Porcine Leydig, cultured in a chemically defined medium, express luteotropin/human chorionic gonadotropin (LH/hCG) receptor and mRNA transcripts of several sizes (7.6, 6.7, 5.6, 4.7, 4, 2.6 and 1.4 kb). Incubation of these cells with hCG results in a concentration-dependent decrease of both LH/hCG receptor number and of all mRNA transcripts with a half-maximal at 0.01 nM. Time-course analysis of the effects of maximal (1 nM) concentration of hCG on both receptor number and mRNA levels results in a lag period of about 6-8 h. Thereafter, the receptor number progressively declines to reach a low point (20% of control) at 36 h, whereas more than 80% of receptor mRNA were lost between 8-12 h after addition of the hormone. By nuclear run-on assays, we showed that hCG caused a slight reduction (13 +/- 2%) in LH/hCG receptor gene transcription, which could not explain the rapid and pronounced mRNA decline observed between 8-12 h. In fact, we estimated that hCG reduced 10-fold (from < 22 h to 2 h) the half-life of LH/hCG receptor mRNA. Both actinomycin D and cycloheximide blocked the hCG-induced decrease in both receptor number and mRNA levels.

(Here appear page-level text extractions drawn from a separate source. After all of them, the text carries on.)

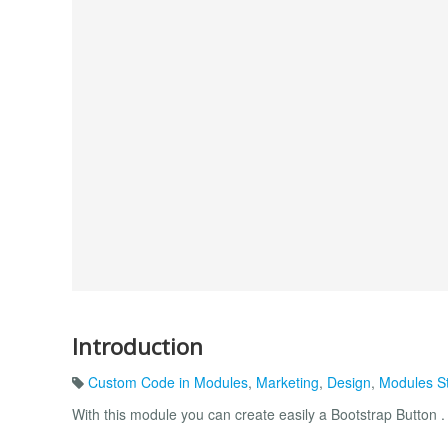
Introduction
Custom Code in Modules
,
Marketing
,
Design
,
Modules St
With this module you can create easily a Bootstrap Button .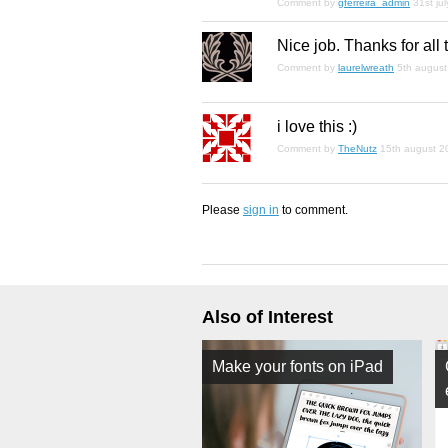
Comment by
gferreira_admin
31st ju
Nice job. Thanks for all
Comment by
laurelwreath
5th augus
i love this :)
Comment by
TheNutz
15th august 2
Please
sign in
to comment.
Also of Interest
Make your fonts on iPad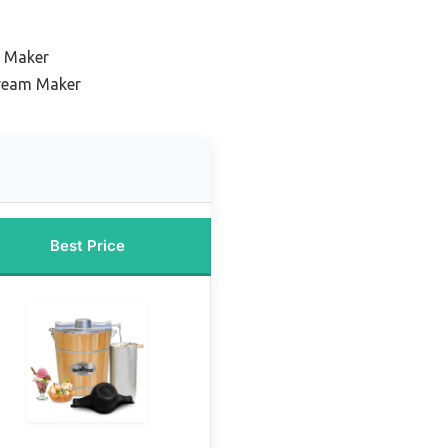
m Maker
Cream Maker
Best Price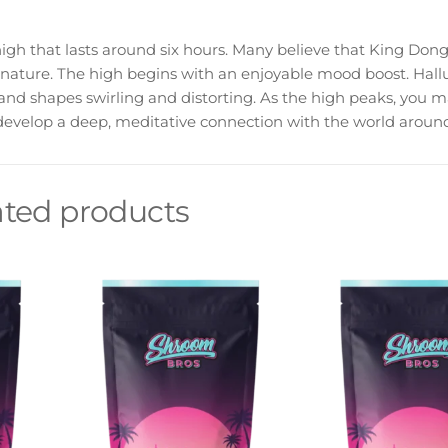
gh that lasts around six hours. Many believe that King Dong
 nature. The high begins with an enjoyable mood boost. Hall
 and shapes swirling and distorting. As the high peaks, you m
velop a deep, meditative connection with the world around
ated products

These results indicate that the main mechanism by which hCG regulates its own receptor is by inducing a decrease in the stability of its own receptor mRNA and this effect requires induction of transcription and translation, presumably leading to synthesis of a labile factor(s) which favors the degradation of LH/hCG mRNA. Most of the effects of hCG are mediated by cAMP since treatment of cells with its 8-bromo derivative leads to a similar reduction in the level of LH/hCG receptor and mRNA. Finally, the effects of hCG are reversible, since after withdrawal of the hormone there was a recovery of receptor mRNA followed by receptor number.